■ **DATA FOR PROCESSING**
==========

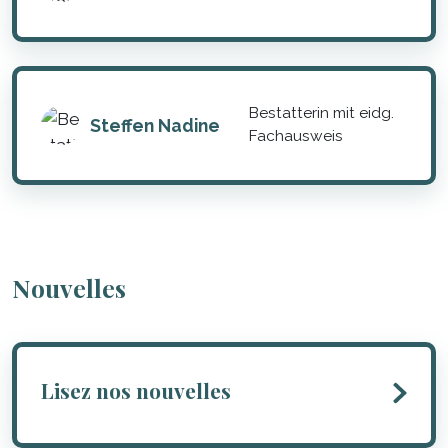
Bestatterin mit eidg.
Steffen Nadine
Fachausweis
Nouvelles
Lisez nos nouvelles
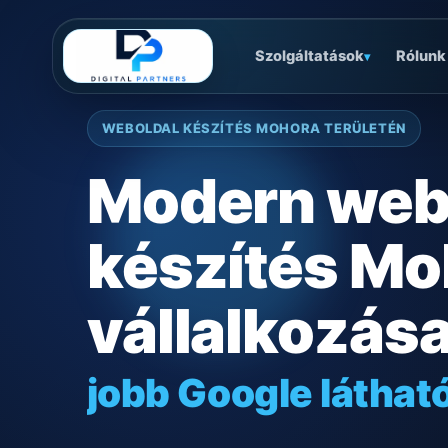
Szolgáltatások
Rólunk
▾
WEBOLDAL KÉSZÍTÉS MOHORA TERÜLETÉN
Modern web
készítés Mo
vállalkozás
jobb Google láthat
gyors mobilos mű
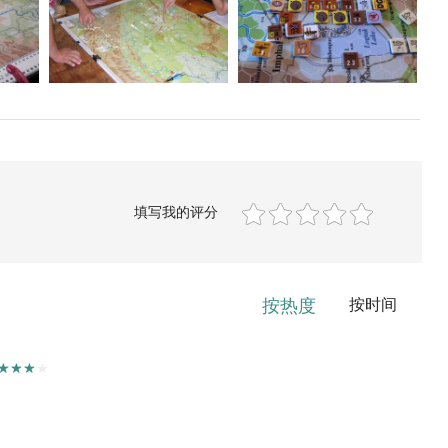
填写我的评分
按热度
按时间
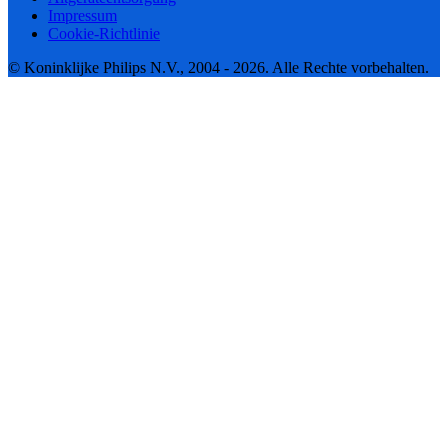
Impressum
Cookie-Richtlinie
© Koninklijke Philips N.V., 2004 - 2026. Alle Rechte vorbehalten.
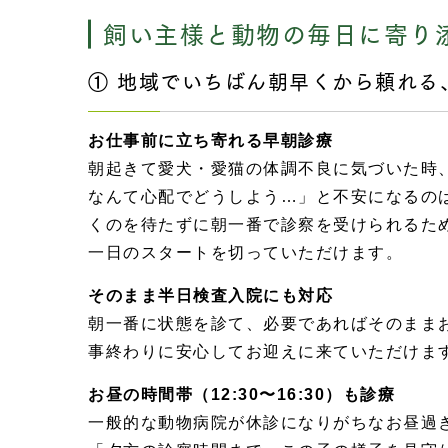
飼い主様と動物の毎日に寄り
① 地域でいちばん朝早くから頼れる、
お仕事前に立ち寄れる早朝診療
朝起きて愛犬・愛猫の体調不良に気づいた時
なんて心配でどうしよう…」と不安になるの
くのを待たずに朝一番で診察を受けられるた
一日のスタートを切っていただけます。
そのまま半日検査入院にも対応
朝一番に状態を診て、必要であればそのまま
事終わりに安心してお迎えに来ていただけま
お昼の時間帯（12:30〜16:30）も診療
一般的な動物病院が休診になりがちなお昼過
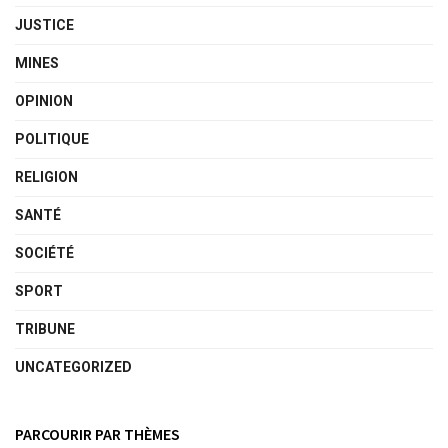
JUSTICE
MINES
OPINION
POLITIQUE
RELIGION
SANTÉ
SOCIÉTÉ
SPORT
TRIBUNE
UNCATEGORIZED
PARCOURIR PAR THÈMES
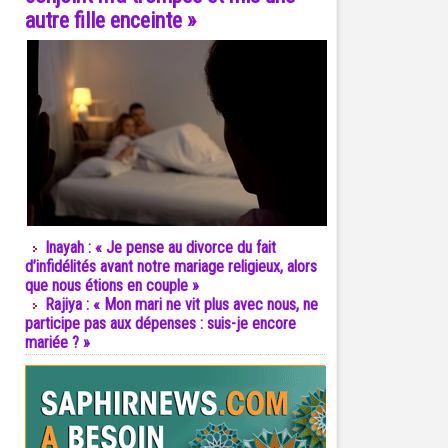
autre fille enceinte »
Inayah : « Je pense au divorce du fait
d’infidélités avant notre mariage religieux, alors
que nous étions en couple »
Rajiya : « Mon mari ne vit plus avec nous, ne
participe pas aux dépenses : suis-je encore
mariée ? »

==========

■ **TASK ITEM**
Copy every line from the records above that contains the string "nous".

■ **EXERCISE OUTPUT**
que nous étions en couple »
Rajiya : « Mon mari ne vit plus avec nous, ne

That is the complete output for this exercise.